What is chlorinated chicken?

Chlorinated chicken, or chlorine-washed chicken, refers to poultry that has been treated with antimicrobial rinses in order to remove harmful bacteria.

These rinses — often referred to as Pathogen Reduction Treatments (PRTs) in the industry — are designed to kill potentially harmful organisms such as E. coli, salmonella and campylobacter on the surface of the chicken.

Washing chicken in chlorine has been banned in the European Union (EU) since 1997 amid food safety concerns. The ban has effectively prevented all imports of U.S. chicken meat generally treated by this process.

Instead, the EU insists meat must not be washed with any substance other than water unless it has explicitly been approved by the European Commission.

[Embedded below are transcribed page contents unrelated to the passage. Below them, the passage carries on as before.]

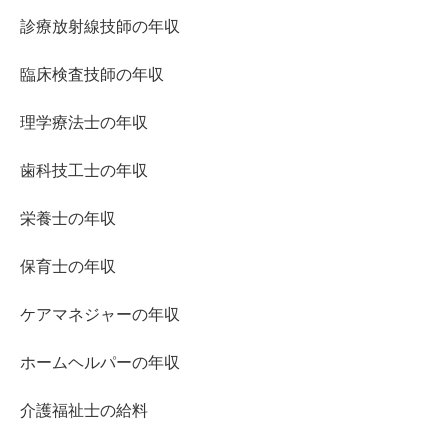
診療放射線技師の年収
臨床検査技師の年収
理学療法士の年収
歯科技工士の年収
栄養士の年収
保育士の年収
ケアマネジャーの年収
ホームヘルパーの年収
介護福祉士の給料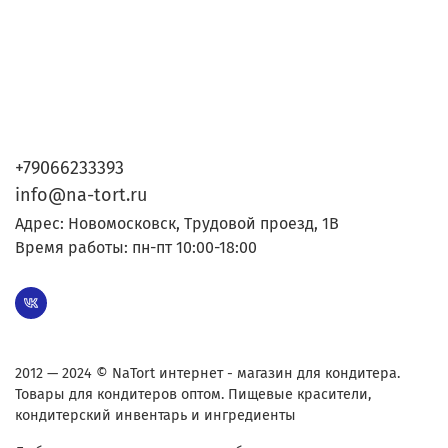
+79066233393
info@na-tort.ru
Адрес: Новомосковск, Трудовой проезд, 1В
Время работы: пн-пт 10:00-18:00
2012 — 2024 © NaTort интернет - магазин для кондитера.
Товары для кондитеров оптом. Пищевые красители,
кондитерский инвентарь и ингредиенты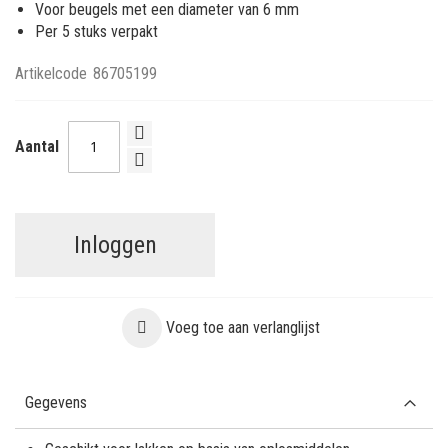
Voor beugels met een diameter van 6 mm
Per 5 stuks verpakt
Artikelcode
86705199
Aantal
Inloggen
Voeg toe aan verlanglijst
Gegevens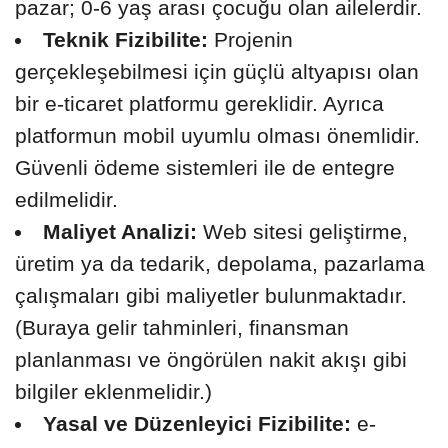
pazar; 0-6 yaş arası çocuğu olan ailelerdir.
Teknik Fizibilite:
Projenin
gerçekleşebilmesi için güçlü altyapısı olan
bir e-ticaret platformu gereklidir. Ayrıca
platformun mobil uyumlu olması önemlidir.
Güvenli ödeme sistemleri ile de entegre
edilmelidir.
Maliyet Analizi:
Web sitesi geliştirme,
üretim ya da tedarik, depolama, pazarlama
çalışmaları gibi maliyetler bulunmaktadır.
(Buraya gelir tahminleri, finansman
planlanması ve öngörülen nakit akışı gibi
bilgiler eklenmelidir.)
Yasal ve Düzenleyici Fizibilite:
e-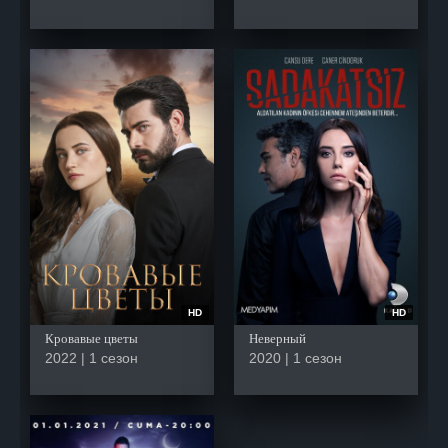
HD
HD
Кровавые цветы
Неверный
2022 | 1 сезон
2020 | 1 сезон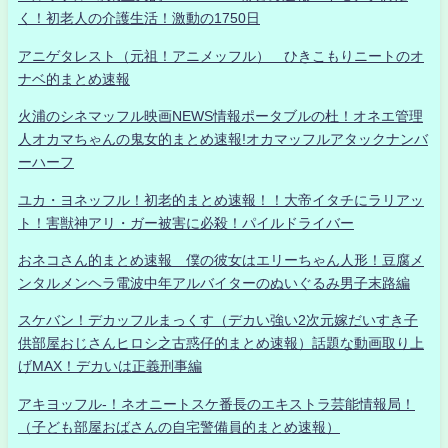
く！初老人の介護生活！激動の1750日
アニゲタレスト（元祖！アニメッフル） ひきこもりニートのオ
ナベ的まとめ速報
火浦のシネマッフル映画NEWS情報ポータブルの杜！オネエ管理
人オカマちゃんの鬼女的まとめ速報!オカマッフルアタックナンバ
ーハーフ
ユカ・ヨネッフル！初老的まとめ速報！！大帝イタチにラリアッ
ト！害獣神アリ・ガー被害に必殺！パイルドライバー
おネコさん的まとめ速報 僕の彼女はエリーちゃん人形！豆腐メ
ンタルメンヘラ電波中年アルバイターのぬいぐるみ男子末路編
スケバン！デカッフルまっくす（デカい強い2次元嫁だいすき子
供部屋おじさんヒロシ之古惑仔的まとめ速報）話題な動画取り上
げMAX！デカいは正義刑事編
アキヨッフル-！ネオニートスケ番長のエキストラ芸能情報局！
（子ども部屋おばさんの自宅警備員的まとめ速報）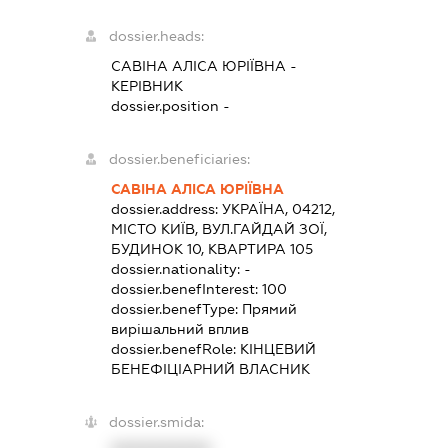
dossier.heads:
САВІНА АЛІСА ЮРІЇВНА
-
КЕРІВНИК
dossier.position -
dossier.beneficiaries:
САВІНА АЛІСА ЮРІЇВНА
dossier.address:
УКРАЇНА, 04212,
МІСТО КИЇВ, ВУЛ.ГАЙДАЙ ЗОЇ,
БУДИНОК 10, КВАРТИРА 105
dossier.nationality:
-
dossier.benefInterest:
100
dossier.benefType:
Прямий
вирішальний вплив
dossier.benefRole:
КІНЦЕВИЙ
БЕНЕФІЦІАРНИЙ ВЛАСНИК
dossier.smida: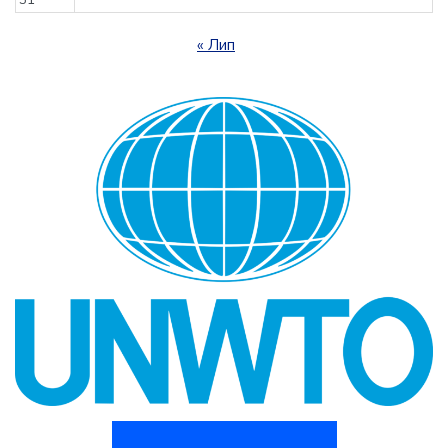
« Лип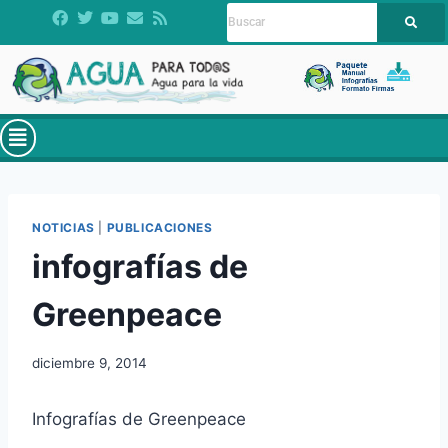
NOTICIAS
|
PUBLICACIONES
infografías de
Greenpeace
diciembre 9, 2014
Infografías de Greenpeace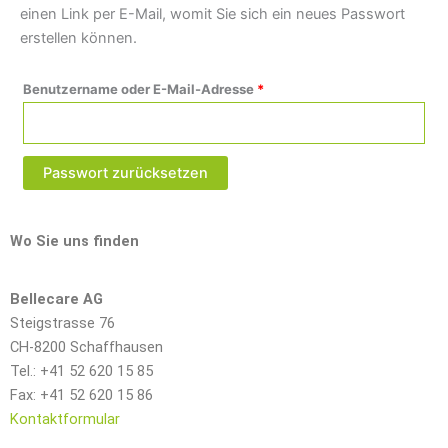
einen Link per E-Mail, womit Sie sich ein neues Passwort
erstellen können.
Benutzername oder E-Mail-Adresse
*
Passwort zurücksetzen
Wo Sie uns finden
Bellecare AG
Steigstrasse 76
CH-8200 Schaffhausen
Tel.: +41 52 620 15 85
Fax: +41 52 620 15 86
Kontaktformular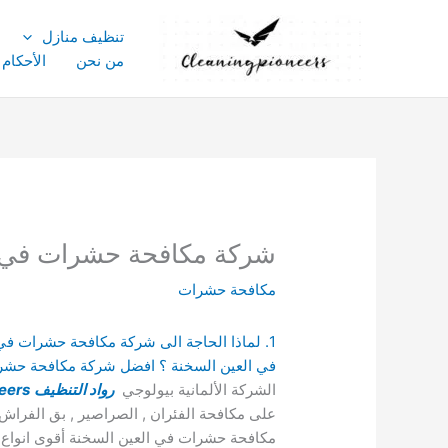
خطي
لى
تنظيف منازل
لمحتوى
من نحن
الأحكام
شركة مكافحة حشرات في العين السخنة 
مكافحة حشرات
في العين السخنة ؟ افضل شركة مكافحة حشر
الشركة الألمانية بيولوجي
رواد التنظيف
eers
على مكافحة الفئران , الصراصير , بق الفراش 
مكافحة حشرات في العين السخنة أقوى انواع ا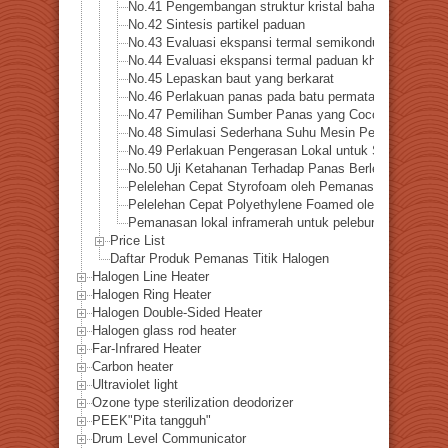
No.41 Pengembangan struktur kristal bahan magnetik
No.42 Sintesis partikel paduan
No.43 Evaluasi ekspansi termal semikonduktor
No.44 Evaluasi ekspansi termal paduan khusus
No.45 Lepaskan baut yang berkarat
No.46 Perlakuan panas pada batu permata
No.47 Pemilihan Sumber Panas yang Cocok untuk Pen
No.48 Simulasi Sederhana Suhu Mesin Pesawat
No.49 Perlakuan Pengerasan Lokal untuk Suku Cadang
No.50 Uji Ketahanan Terhadap Panas Berlebih pada Bat
Pelelehan Cepat Styrofoam oleh Pemanasan Inframerah
Pelelehan Cepat Polyethylene Foamed oleh Pemanasan 
Pemanasan lokal inframerah untuk peleburan cepat pel
Price List
Daftar Produk Pemanas Titik Halogen
Halogen Line Heater
Halogen Ring Heater
Halogen Double-Sided Heater
Halogen glass rod heater
Far-Infrared Heater
Carbon heater
Ultraviolet light
Ozone type sterilization deodorizer
PEEK"Pita tangguh"
Drum Level Communicator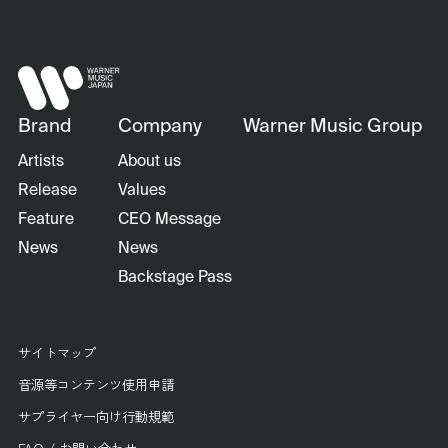
Brand
Company
Warner Music Group
Artists
About us
Release
Values
Feature
CEO Message
News
News
Backstage Pass
サイトマップ
音源等コンテンツ使用申請
サプライヤー向け行動規範
FAQ / お問い合わせ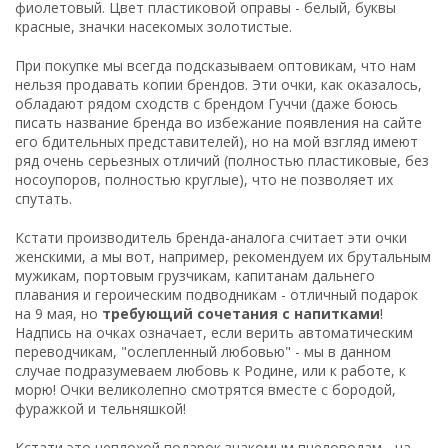
фиолетовый. Цвет пластиковой оправы - белый, буквы
красные, значки насекомых золотистые.
При покупке мы всегда подсказываем оптовикам, что нам
нельзя продавать копии брендов. Эти очки, как оказалось,
обладают рядом сходств с брендом Гуччи (даже боюсь
писать название бренда во избежание появления на сайте
его бдительных представителей), но на мой взгляд имеют
ряд очень серьезных отличий (полностью пластиковые, без
носоупоров, полностью круглые), что не позволяет их
спутать.
Кстати производитель бренда-аналога считает эти очки
женскими, а мы вот, например, рекомендуем их брутальным
мужикам, портовым грузчикам, капитанам дальнего
плавания и героическим подводникам - отличный подарок
на 9 мая, но
требующий сочетания с напитками
!
Надпись на очках означает, если верить автоматическим
переводчикам, "ослепленный любовью" - мы в данном
случае подразумеваем любовь к Родине, или к работе, к
морю! Очки великолепно смотрятся вместе с бородой,
фуражкой и тельняшкой!
Кстати это неплохой подарок знакомым пчеловодам - на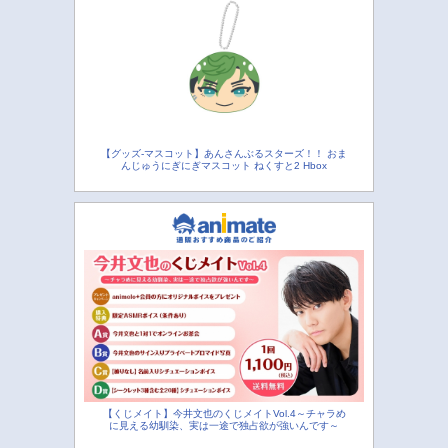
【グッズ-マスコット】あんさんぶるスターズ！！ おま
んじゅうにぎにぎマスコット ねくすと2 Hbox
【くじメイト】今井文也のくじメイトVol.4～チャラめ
に見える幼馴染、実は一途で独占欲が強いんです～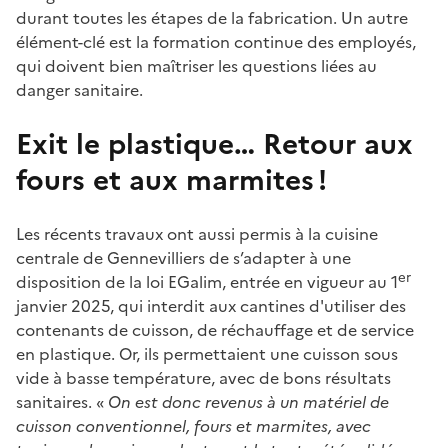
durant toutes les étapes de la fabrication. Un autre
élément-clé est la formation continue des employés,
qui doivent bien maîtriser les questions liées au
danger sanitaire.
Exit le plastique… Retour aux
fours et aux marmites !
Les récents travaux ont aussi permis à la cuisine
centrale de Gennevilliers de s’adapter à une
er
disposition de la loi EGalim, entrée en vigueur au 1
janvier 2025, qui interdit aux cantines d'utiliser des
contenants de cuisson, de réchauffage et de service
en plastique. Or, ils permettaient une cuisson sous
vide à basse température, avec de bons résultats
sanitaires. «
On est donc revenus à un matériel de
cuisson conventionnel, fours et marmites, avec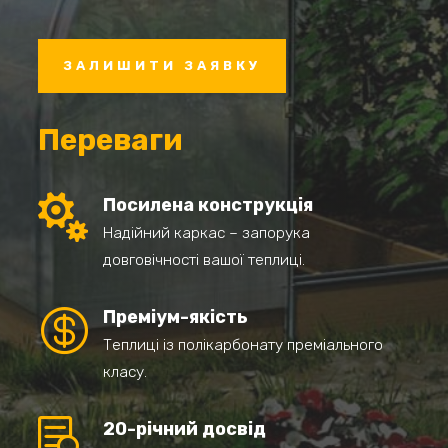
ЗАЛИШИТИ ЗАЯВКУ
Переваги

Посилена конструкція
Надійний каркас – запорука
довговічності вашої теплиці.

Преміум-якість
Теплиці із полікарбонату преміального
класу.

20-річний досвід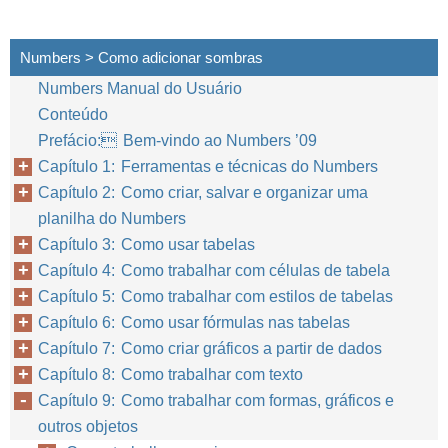
Numbers > Como adicionar sombras
Numbers Manual do Usuário
Conteúdo
Prefácio: Bem-vindo ao Numbers ’09
Capítulo 1: Ferramentas e técnicas do Numbers
Capítulo 2: Como criar, salvar e organizar uma
planilha do Numbers
Capítulo 3: Como usar tabelas
Capítulo 4: Como trabalhar com células de tabela
Capítulo 5: Como trabalhar com estilos de tabelas
Capítulo 6: Como usar fórmulas nas tabelas
Capítulo 7: Como criar gráficos a partir de dados
Capítulo 8: Como trabalhar com texto
Capítulo 9: Como trabalhar com formas, gráficos e
outros objetos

Advocates of the EU’s so-called “farm to fork” or “plough to plate” approach argue that it leads to higher standards of hygiene and animal welfare. That’s because farmers must take care at every stage of the process rather than relying on a chemical bath to destroy harmful bacteria after chickens are slaughtered.

“We’ve got concerns that if you focus on the end process, you’re more likely to be lax when it comes to observing any risks prior to that,” Gail Soutar, chief EU exit and international trade adviser of Britain’s National Farmers Union (NFU), told CNBC in a telephone interview.